Records drawn from a dataset
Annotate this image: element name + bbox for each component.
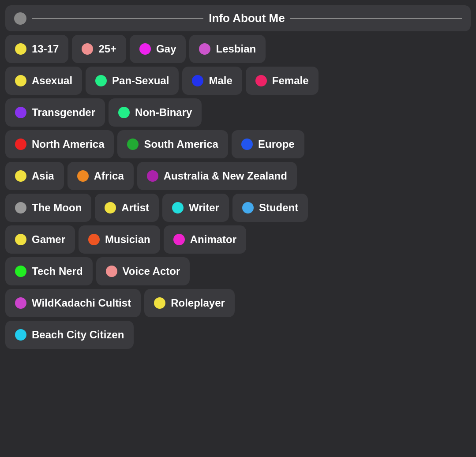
label-role-writer: Writer bbox=[189, 202, 219, 214]
tag-region-asia[interactable]: Asia bbox=[5, 162, 64, 190]
dot-region-north-america bbox=[15, 139, 26, 150]
label-age-25-plus: 25+ bbox=[98, 43, 116, 55]
tag-role-artist[interactable]: Artist bbox=[95, 194, 159, 222]
dot-region-asia bbox=[15, 170, 26, 182]
dot-gender-nonbinary bbox=[118, 107, 130, 118]
tag-row-4: AsiaAfricaAustralia & New Zealand bbox=[5, 162, 471, 190]
tag-region-north-america[interactable]: North America bbox=[5, 130, 114, 158]
label-region-africa: Africa bbox=[94, 170, 124, 182]
tag-age-13-17[interactable]: 13-17 bbox=[5, 35, 68, 63]
tags-container: 13-1725+GayLesbianAsexualPan-SexualMaleF… bbox=[5, 35, 471, 349]
tag-orientation-asexual[interactable]: Asexual bbox=[5, 67, 82, 95]
dot-role-beach-city-citizen bbox=[15, 329, 26, 341]
label-orientation-gay: Gay bbox=[156, 43, 176, 55]
dot-region-australia-nz bbox=[147, 170, 158, 182]
label-gender-nonbinary: Non-Binary bbox=[135, 106, 192, 119]
label-region-north-america: North America bbox=[32, 138, 104, 150]
label-role-roleplayer: Roleplayer bbox=[171, 297, 225, 309]
tag-role-beach-city-citizen[interactable]: Beach City Citizen bbox=[5, 321, 134, 349]
label-region-europe: Europe bbox=[258, 138, 295, 150]
tag-role-gamer[interactable]: Gamer bbox=[5, 225, 75, 254]
dot-age-25-plus bbox=[82, 43, 93, 55]
label-region-south-america: South America bbox=[144, 138, 218, 150]
tag-orientation-gay[interactable]: Gay bbox=[130, 35, 186, 63]
dot-region-europe bbox=[241, 139, 253, 150]
label-gender-male: Male bbox=[209, 75, 232, 87]
label-role-wildkadachi-cultist: WildKadachi Cultist bbox=[32, 297, 131, 309]
tag-region-the-moon[interactable]: The Moon bbox=[5, 194, 91, 222]
tag-gender-male[interactable]: Male bbox=[182, 67, 242, 95]
dot-region-the-moon bbox=[15, 202, 26, 214]
dot-orientation-asexual bbox=[15, 75, 26, 86]
label-age-13-17: 13-17 bbox=[32, 43, 59, 55]
label-region-the-moon: The Moon bbox=[32, 202, 82, 214]
dot-role-writer bbox=[172, 202, 184, 214]
tag-role-musician[interactable]: Musician bbox=[79, 225, 160, 254]
tag-gender-female[interactable]: Female bbox=[246, 67, 319, 95]
tag-row-3: North AmericaSouth AmericaEurope bbox=[5, 130, 471, 158]
tag-row-1: AsexualPan-SexualMaleFemale bbox=[5, 67, 471, 95]
label-gender-transgender: Transgender bbox=[32, 106, 95, 119]
tag-age-25-plus[interactable]: 25+ bbox=[72, 35, 126, 63]
header-line-right bbox=[290, 18, 462, 19]
dot-role-voice-actor bbox=[106, 266, 117, 277]
label-orientation-lesbian: Lesbian bbox=[216, 43, 256, 55]
tag-gender-transgender[interactable]: Transgender bbox=[5, 98, 105, 127]
dot-role-roleplayer bbox=[154, 297, 165, 309]
main-container: Info About Me 13-1725+GayLesbianAsexualP… bbox=[5, 5, 471, 349]
label-role-gamer: Gamer bbox=[32, 233, 65, 246]
tag-region-south-america[interactable]: South America bbox=[117, 130, 228, 158]
tag-gender-nonbinary[interactable]: Non-Binary bbox=[109, 98, 202, 127]
label-role-student: Student bbox=[259, 202, 298, 214]
tag-region-africa[interactable]: Africa bbox=[67, 162, 134, 190]
tag-row-0: 13-1725+GayLesbian bbox=[5, 35, 471, 63]
tag-role-writer[interactable]: Writer bbox=[162, 194, 229, 222]
dot-orientation-gay bbox=[139, 43, 151, 55]
label-role-animator: Animator bbox=[190, 233, 236, 246]
tag-region-europe[interactable]: Europe bbox=[232, 130, 304, 158]
tag-role-student[interactable]: Student bbox=[232, 194, 308, 222]
label-orientation-pansexual: Pan-Sexual bbox=[112, 75, 169, 87]
header-title: Info About Me bbox=[209, 11, 285, 25]
dot-gender-female bbox=[255, 75, 267, 86]
label-region-australia-nz: Australia & New Zealand bbox=[164, 170, 287, 182]
header-row: Info About Me bbox=[5, 5, 471, 31]
tag-role-animator[interactable]: Animator bbox=[164, 225, 246, 254]
tag-role-voice-actor[interactable]: Voice Actor bbox=[96, 257, 190, 285]
dot-orientation-pansexual bbox=[95, 75, 107, 86]
label-role-beach-city-citizen: Beach City Citizen bbox=[32, 329, 124, 341]
header-line-left bbox=[32, 18, 203, 19]
label-role-artist: Artist bbox=[121, 202, 149, 214]
dot-role-artist bbox=[105, 202, 116, 214]
dot-region-south-america bbox=[127, 139, 139, 150]
tag-role-wildkadachi-cultist[interactable]: WildKadachi Cultist bbox=[5, 289, 141, 317]
tag-orientation-lesbian[interactable]: Lesbian bbox=[189, 35, 266, 63]
tag-row-2: TransgenderNon-Binary bbox=[5, 98, 471, 127]
label-orientation-asexual: Asexual bbox=[32, 75, 72, 87]
dot-role-musician bbox=[88, 234, 100, 245]
tag-row-8: WildKadachi CultistRoleplayer bbox=[5, 289, 471, 317]
tag-row-5: The MoonArtistWriterStudent bbox=[5, 194, 471, 222]
dot-region-africa bbox=[77, 170, 89, 182]
tag-row-6: GamerMusicianAnimator bbox=[5, 225, 471, 254]
label-role-musician: Musician bbox=[105, 233, 150, 246]
label-region-asia: Asia bbox=[32, 170, 54, 182]
dot-gender-transgender bbox=[15, 107, 26, 118]
dot-orientation-lesbian bbox=[199, 43, 210, 55]
label-gender-female: Female bbox=[272, 75, 309, 87]
label-role-voice-actor: Voice Actor bbox=[123, 265, 180, 277]
tag-row-9: Beach City Citizen bbox=[5, 321, 471, 349]
tag-orientation-pansexual[interactable]: Pan-Sexual bbox=[86, 67, 179, 95]
dot-role-wildkadachi-cultist bbox=[15, 297, 26, 309]
dot-role-tech-nerd bbox=[15, 266, 26, 277]
dot-role-animator bbox=[173, 234, 185, 245]
dot-role-gamer bbox=[15, 234, 26, 245]
tag-role-tech-nerd[interactable]: Tech Nerd bbox=[5, 257, 93, 285]
tag-row-7: Tech NerdVoice Actor bbox=[5, 257, 471, 285]
label-role-tech-nerd: Tech Nerd bbox=[32, 265, 83, 277]
tag-region-australia-nz[interactable]: Australia & New Zealand bbox=[137, 162, 297, 190]
tag-role-roleplayer[interactable]: Roleplayer bbox=[144, 289, 235, 317]
dot-gender-male bbox=[192, 75, 203, 86]
header-dot bbox=[14, 12, 26, 25]
dot-age-13-17 bbox=[15, 43, 26, 55]
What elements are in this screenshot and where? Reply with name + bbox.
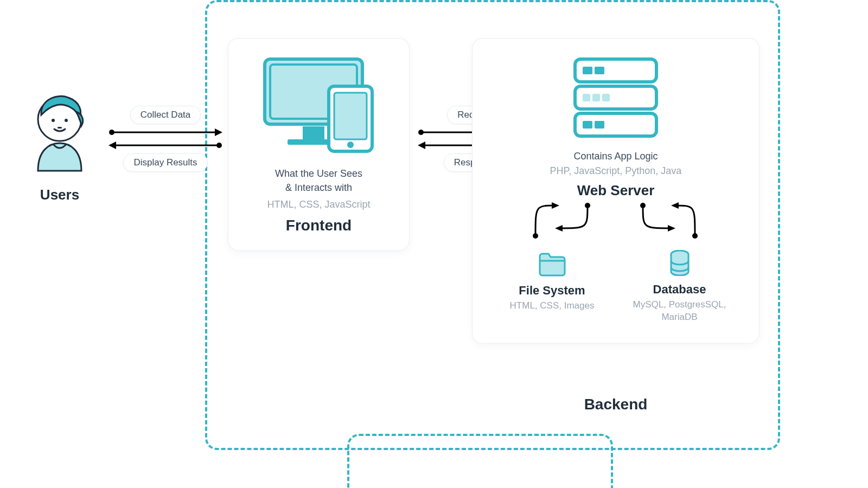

== What needs to be done ==
Would you output the data exactly, without any of its images?

== Answer box ==
Annotate this image: element name + bbox for each component.
label-role-writer: Writer bbox=[189, 202, 219, 214]
tag-region-asia[interactable]: Asia bbox=[5, 162, 64, 190]
dot-region-north-america bbox=[15, 139, 26, 150]
label-age-25-plus: 25+ bbox=[98, 43, 116, 55]
tag-role-artist[interactable]: Artist bbox=[95, 194, 159, 222]
dot-region-asia bbox=[15, 170, 26, 182]
dot-gender-nonbinary bbox=[118, 107, 130, 118]
tag-row-4: AsiaAfricaAustralia & New Zealand bbox=[5, 162, 471, 190]
tag-region-north-america[interactable]: North America bbox=[5, 130, 114, 158]
label-region-africa: Africa bbox=[94, 170, 124, 182]
tag-age-13-17[interactable]: 13-17 bbox=[5, 35, 68, 63]
tags-container: 13-1725+GayLesbianAsexualPan-SexualMaleF… bbox=[5, 35, 471, 349]
tag-orientation-asexual[interactable]: Asexual bbox=[5, 67, 82, 95]
dot-role-beach-city-citizen bbox=[15, 329, 26, 341]
label-orientation-gay: Gay bbox=[156, 43, 176, 55]
dot-region-australia-nz bbox=[147, 170, 158, 182]
label-gender-nonbinary: Non-Binary bbox=[135, 106, 192, 119]
label-region-north-america: North America bbox=[32, 138, 104, 150]
label-role-roleplayer: Roleplayer bbox=[171, 297, 225, 309]
tag-role-beach-city-citizen[interactable]: Beach City Citizen bbox=[5, 321, 134, 349]
label-region-europe: Europe bbox=[258, 138, 295, 150]
tag-role-gamer[interactable]: Gamer bbox=[5, 225, 75, 254]
dot-age-25-plus bbox=[82, 43, 93, 55]
label-region-south-america: South America bbox=[144, 138, 218, 150]
tag-orientation-gay[interactable]: Gay bbox=[130, 35, 186, 63]
dot-region-europe bbox=[241, 139, 253, 150]
label-gender-male: Male bbox=[209, 75, 232, 87]
label-role-wildkadachi-cultist: WildKadachi Cultist bbox=[32, 297, 131, 309]
tag-region-the-moon[interactable]: The Moon bbox=[5, 194, 91, 222]
tag-gender-male[interactable]: Male bbox=[182, 67, 242, 95]
dot-region-the-moon bbox=[15, 202, 26, 214]
dot-orientation-asexual bbox=[15, 75, 26, 86]
label-age-13-17: 13-17 bbox=[32, 43, 59, 55]
label-region-the-moon: The Moon bbox=[32, 202, 82, 214]
dot-role-writer bbox=[172, 202, 184, 214]
tag-role-musician[interactable]: Musician bbox=[79, 225, 160, 254]
tag-gender-female[interactable]: Female bbox=[246, 67, 319, 95]
tag-row-3: North AmericaSouth AmericaEurope bbox=[5, 130, 471, 158]
tag-row-1: AsexualPan-SexualMaleFemale bbox=[5, 67, 471, 95]
label-gender-transgender: Transgender bbox=[32, 106, 95, 119]
tag-age-25-plus[interactable]: 25+ bbox=[72, 35, 126, 63]
header-line-right bbox=[290, 18, 462, 19]
dot-role-voice-actor bbox=[106, 266, 117, 277]
label-orientation-lesbian: Lesbian bbox=[216, 43, 256, 55]
tag-gender-transgender[interactable]: Transgender bbox=[5, 98, 105, 127]
dot-role-roleplayer bbox=[154, 297, 165, 309]
main-container: Info About Me 13-1725+GayLesbianAsexualP… bbox=[5, 5, 471, 349]
label-role-gamer: Gamer bbox=[32, 233, 65, 246]
tag-region-south-america[interactable]: South America bbox=[117, 130, 228, 158]
tag-gender-nonbinary[interactable]: Non-Binary bbox=[109, 98, 202, 127]
label-role-student: Student bbox=[259, 202, 298, 214]
tag-region-africa[interactable]: Africa bbox=[67, 162, 134, 190]
tag-row-0: 13-1725+GayLesbian bbox=[5, 35, 471, 63]
tag-role-writer[interactable]: Writer bbox=[162, 194, 229, 222]
dot-orientation-gay bbox=[139, 43, 151, 55]
label-role-animator: Animator bbox=[190, 233, 236, 246]
tag-region-europe[interactable]: Europe bbox=[232, 130, 304, 158]
tag-role-student[interactable]: Student bbox=[232, 194, 308, 222]
label-orientation-pansexual: Pan-Sexual bbox=[112, 75, 169, 87]
header-title: Info About Me bbox=[209, 11, 285, 25]
dot-gender-female bbox=[255, 75, 267, 86]
label-region-australia-nz: Australia & New Zealand bbox=[164, 170, 287, 182]
header-row: Info About Me bbox=[5, 5, 471, 31]
tag-role-animator[interactable]: Animator bbox=[164, 225, 246, 254]
tag-role-voice-actor[interactable]: Voice Actor bbox=[96, 257, 190, 285]
dot-orientation-pansexual bbox=[95, 75, 107, 86]
label-role-beach-city-citizen: Beach City Citizen bbox=[32, 329, 124, 341]
header-line-left bbox=[32, 18, 203, 19]
label-role-artist: Artist bbox=[121, 202, 149, 214]
dot-role-artist bbox=[105, 202, 116, 214]
dot-region-south-america bbox=[127, 139, 139, 150]
tag-role-wildkadachi-cultist[interactable]: WildKadachi Cultist bbox=[5, 289, 141, 317]
tag-orientation-lesbian[interactable]: Lesbian bbox=[189, 35, 266, 63]
tag-row-2: TransgenderNon-Binary bbox=[5, 98, 471, 127]
label-orientation-asexual: Asexual bbox=[32, 75, 72, 87]
dot-role-musician bbox=[88, 234, 100, 245]
tag-row-8: WildKadachi CultistRoleplayer bbox=[5, 289, 471, 317]
tag-row-5: The MoonArtistWriterStudent bbox=[5, 194, 471, 222]
dot-region-africa bbox=[77, 170, 89, 182]
tag-row-6: GamerMusicianAnimator bbox=[5, 225, 471, 254]
label-role-musician: Musician bbox=[105, 233, 150, 246]
label-region-asia: Asia bbox=[32, 170, 54, 182]
dot-gender-transgender bbox=[15, 107, 26, 118]
dot-orientation-lesbian bbox=[199, 43, 210, 55]
label-gender-female: Female bbox=[272, 75, 309, 87]
label-role-voice-actor: Voice Actor bbox=[123, 265, 180, 277]
tag-row-9: Beach City Citizen bbox=[5, 321, 471, 349]
tag-orientation-pansexual[interactable]: Pan-Sexual bbox=[86, 67, 179, 95]
dot-role-wildkadachi-cultist bbox=[15, 297, 26, 309]
dot-role-tech-nerd bbox=[15, 266, 26, 277]
dot-role-animator bbox=[173, 234, 185, 245]
dot-role-gamer bbox=[15, 234, 26, 245]
tag-role-tech-nerd[interactable]: Tech Nerd bbox=[5, 257, 93, 285]
tag-row-7: Tech NerdVoice Actor bbox=[5, 257, 471, 285]
label-role-tech-nerd: Tech Nerd bbox=[32, 265, 83, 277]
tag-region-australia-nz[interactable]: Australia & New Zealand bbox=[137, 162, 297, 190]
tag-role-roleplayer[interactable]: Roleplayer bbox=[144, 289, 235, 317]
dot-gender-male bbox=[192, 75, 203, 86]
header-dot bbox=[14, 12, 26, 25]
dot-age-13-17 bbox=[15, 43, 26, 55]
What elements are in this screenshot and where? Reply with name + bbox.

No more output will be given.